Chronic irritation and inflammation of the pharyngeal pouch mucosa from retained food material can lead to bleeding from the pouch [50]. More frequently, it can result in ulceration of the pouch. Multiple ulcers occurring in a pharyngeal pouch have been reported, and the authors attributed it to peptic ulceration of the diverticular mucosa secondary to acid reflux disease [51]. Massive haemorrhage from an ulcerated pouch, probably precipitated by a retained aspirin tablet in the neck of the pouch, has been reported [52].

Carcinoma

Carcinoma arising in the pouch is uncommon, but a real risk [4]. The incidence is probably between 0.4 and 1.5% [53]. A review of squamous cell carcinoma occurring within the pouch identified 45 cases and 9 cases of carcinoma in situ [4, 53]. The two entities present distinctly. Carcinomas usually arise in large and long-standing pouches, suggesting that chronic irritation and inflammation may predispose the pouches to malignancy. Of the nine cases of carcinoma in situ, eight of them were also seen in large pouches. However, the pouches were not necessarily long standing.

The clinical presentation of carcinoma arising from the pouch has characteristic features unlike carcinoma in situ. There is usually a sudden change in the severity of symptoms: more marked dysphagia and regurgitation of bloody contents. Carcinoma of the pouch may present as haematemesis [54, 55]. A lump in the neck and pain are more suggestive of malignancy [53]. Patients with carcinoma in situ tend to present with an uncomplicated diverticula with no change in symptoms.
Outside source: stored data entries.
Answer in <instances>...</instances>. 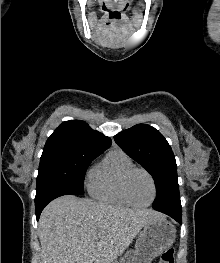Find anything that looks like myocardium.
<instances>
[{
	"instance_id": "1",
	"label": "myocardium",
	"mask_w": 220,
	"mask_h": 263,
	"mask_svg": "<svg viewBox=\"0 0 220 263\" xmlns=\"http://www.w3.org/2000/svg\"><path fill=\"white\" fill-rule=\"evenodd\" d=\"M136 172L144 173L149 178V180L151 182L152 198L148 203H145V204L136 203L133 200V198L131 197V194L129 191V183H130L131 177ZM122 190H123V194H124L125 198L128 200V202L131 205L136 206V207H141V208L150 206L155 201L156 195H157V186H156V182H155L154 177L152 176V174L148 170H146L145 168H142V167H135L134 166L125 173L123 181H122Z\"/></svg>"
}]
</instances>
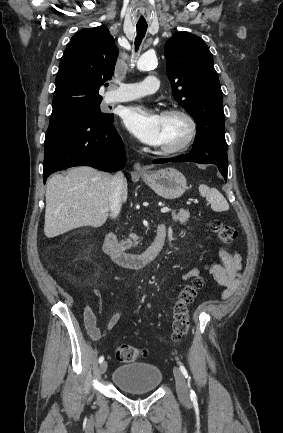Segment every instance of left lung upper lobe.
<instances>
[{"mask_svg":"<svg viewBox=\"0 0 283 433\" xmlns=\"http://www.w3.org/2000/svg\"><path fill=\"white\" fill-rule=\"evenodd\" d=\"M164 53L174 99L198 129L215 126L225 130L223 93L206 43L194 34L177 32L165 44Z\"/></svg>","mask_w":283,"mask_h":433,"instance_id":"1","label":"left lung upper lobe"}]
</instances>
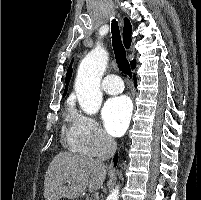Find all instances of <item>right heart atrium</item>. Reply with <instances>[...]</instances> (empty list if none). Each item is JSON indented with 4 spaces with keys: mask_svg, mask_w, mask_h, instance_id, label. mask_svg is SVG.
Here are the masks:
<instances>
[{
    "mask_svg": "<svg viewBox=\"0 0 201 200\" xmlns=\"http://www.w3.org/2000/svg\"><path fill=\"white\" fill-rule=\"evenodd\" d=\"M72 139L76 147L90 156H99L111 151L114 141L110 138L98 122L80 112L72 115Z\"/></svg>",
    "mask_w": 201,
    "mask_h": 200,
    "instance_id": "1",
    "label": "right heart atrium"
}]
</instances>
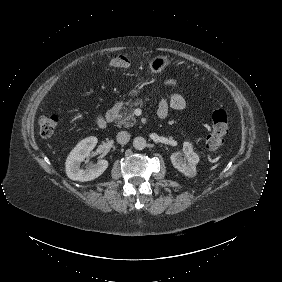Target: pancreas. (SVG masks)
I'll return each mask as SVG.
<instances>
[{"label": "pancreas", "mask_w": 282, "mask_h": 282, "mask_svg": "<svg viewBox=\"0 0 282 282\" xmlns=\"http://www.w3.org/2000/svg\"><path fill=\"white\" fill-rule=\"evenodd\" d=\"M142 103L141 100L134 103H127V107L124 108L122 114L119 116L117 120V124L119 127H129L134 126L136 124V117L134 115L135 107L140 106Z\"/></svg>", "instance_id": "obj_1"}]
</instances>
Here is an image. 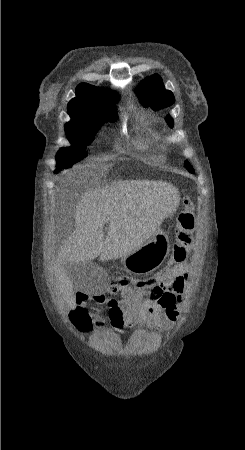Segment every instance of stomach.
Segmentation results:
<instances>
[{
    "label": "stomach",
    "instance_id": "0dacf381",
    "mask_svg": "<svg viewBox=\"0 0 245 450\" xmlns=\"http://www.w3.org/2000/svg\"><path fill=\"white\" fill-rule=\"evenodd\" d=\"M169 252V237L159 226L150 241L131 254L121 258V262L127 271L131 273L149 274L164 262Z\"/></svg>",
    "mask_w": 245,
    "mask_h": 450
}]
</instances>
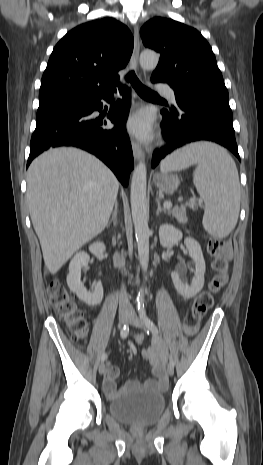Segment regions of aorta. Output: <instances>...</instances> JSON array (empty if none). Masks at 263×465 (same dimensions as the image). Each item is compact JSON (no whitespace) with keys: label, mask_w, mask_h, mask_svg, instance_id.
<instances>
[{"label":"aorta","mask_w":263,"mask_h":465,"mask_svg":"<svg viewBox=\"0 0 263 465\" xmlns=\"http://www.w3.org/2000/svg\"><path fill=\"white\" fill-rule=\"evenodd\" d=\"M140 65L144 69H153L159 62V55L154 51H143L140 54ZM147 169L144 162H140L133 171L130 190V201L132 218L135 228V236L138 247V255L141 267L147 271L149 262V236L147 217ZM143 293V291H142ZM138 299L143 300V295L139 294Z\"/></svg>","instance_id":"obj_1"}]
</instances>
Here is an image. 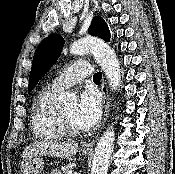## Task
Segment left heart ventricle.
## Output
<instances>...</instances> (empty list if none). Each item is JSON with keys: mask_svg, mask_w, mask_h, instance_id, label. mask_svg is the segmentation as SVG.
I'll list each match as a JSON object with an SVG mask.
<instances>
[{"mask_svg": "<svg viewBox=\"0 0 175 174\" xmlns=\"http://www.w3.org/2000/svg\"><path fill=\"white\" fill-rule=\"evenodd\" d=\"M76 104H70L62 108V111L71 125L77 130H83L77 123L75 118Z\"/></svg>", "mask_w": 175, "mask_h": 174, "instance_id": "b2bd125f", "label": "left heart ventricle"}]
</instances>
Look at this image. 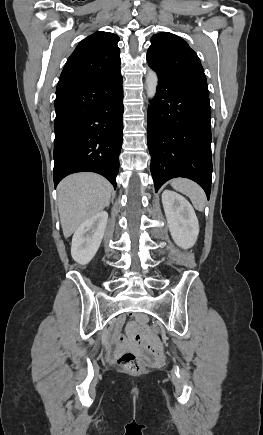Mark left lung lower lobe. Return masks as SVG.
Masks as SVG:
<instances>
[{"instance_id": "obj_1", "label": "left lung lower lobe", "mask_w": 263, "mask_h": 435, "mask_svg": "<svg viewBox=\"0 0 263 435\" xmlns=\"http://www.w3.org/2000/svg\"><path fill=\"white\" fill-rule=\"evenodd\" d=\"M158 79L147 114L155 190L169 179L185 177L197 182L209 198L213 168L208 88L161 74Z\"/></svg>"}]
</instances>
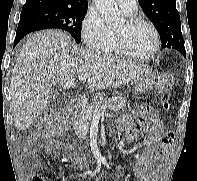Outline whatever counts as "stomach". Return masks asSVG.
<instances>
[{"label":"stomach","mask_w":197,"mask_h":181,"mask_svg":"<svg viewBox=\"0 0 197 181\" xmlns=\"http://www.w3.org/2000/svg\"><path fill=\"white\" fill-rule=\"evenodd\" d=\"M156 74L151 69L144 70L134 80V92L145 93L151 89L155 83Z\"/></svg>","instance_id":"1"}]
</instances>
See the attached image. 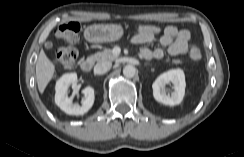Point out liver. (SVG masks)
Wrapping results in <instances>:
<instances>
[{
    "label": "liver",
    "mask_w": 244,
    "mask_h": 157,
    "mask_svg": "<svg viewBox=\"0 0 244 157\" xmlns=\"http://www.w3.org/2000/svg\"><path fill=\"white\" fill-rule=\"evenodd\" d=\"M55 73V66L41 50L36 63V80L39 92L42 94Z\"/></svg>",
    "instance_id": "obj_1"
}]
</instances>
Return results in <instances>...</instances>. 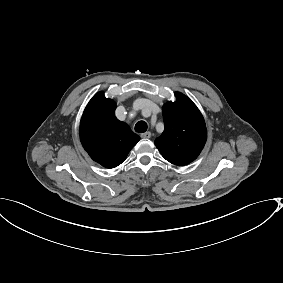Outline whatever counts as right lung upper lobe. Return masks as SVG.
<instances>
[{"mask_svg":"<svg viewBox=\"0 0 283 283\" xmlns=\"http://www.w3.org/2000/svg\"><path fill=\"white\" fill-rule=\"evenodd\" d=\"M116 104L98 92L88 103L80 124V139L90 157L106 168L120 165L139 141L127 124L115 117Z\"/></svg>","mask_w":283,"mask_h":283,"instance_id":"1","label":"right lung upper lobe"}]
</instances>
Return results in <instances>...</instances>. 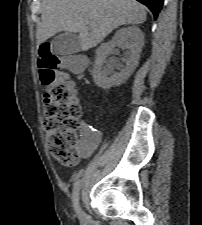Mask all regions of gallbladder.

Barium studies of carcinoma of the pouch shows a filling defect usually in the lower two-thirds. An inspissated food bolus can mimic the appearance. However, a constant filling defect that alters the smooth contour of the pouch is typical of malignancy. A carcinoma of the pouch was radiologically diagnosed preoperatively in 29.8% of the cases in the literature [53]. However; carcinoma in situ does not alter the pouch outline and is therefore not picked up by barium studies or even oesophagoscopy. The diagnosis of carcinoma in situ is usually made incidentally by the pathologist.

The definitive treatment of pouch with carcinoma is one-stage diverticulectomy. Treatment with radiotherapy alone is not associated with a good prognosis. Pouches found to have carcinoma intraoperatively should also be converted to one-stage diverticulectomy.

However, carcinoma in situ poses a problem as they are diagnosed postoperatively. Patients with anticipated long-term survival should undergo a subsequent diverticulectomy. With the advent of endoscopic interventions for pharyngeal pouch, more patients are managed endoscopically. Residual pharyngeal pouches following stapling have an inherent risk of malignancy. As the radiological appearance of the residual pouch does not correlate with the symptom relief gained by stapling, it is often regarded as an unnecessary postoperative investigation. However, only long-term follow-up of these patients will help identify the risk of carcinoma in these residual pouches [4]. Table 1 shows a summary of the associations and complications of pharyngeal pouch.

Table 1 Summary of associations and complications of pharyngeal pouch

Conclusion

This review shows the various associations and complications that can occur with pharyngeal pouches. Awareness of co-existing pathologies and complications that could occur in a pharyngeal pouch would benefit surgeons in better management of these conditions.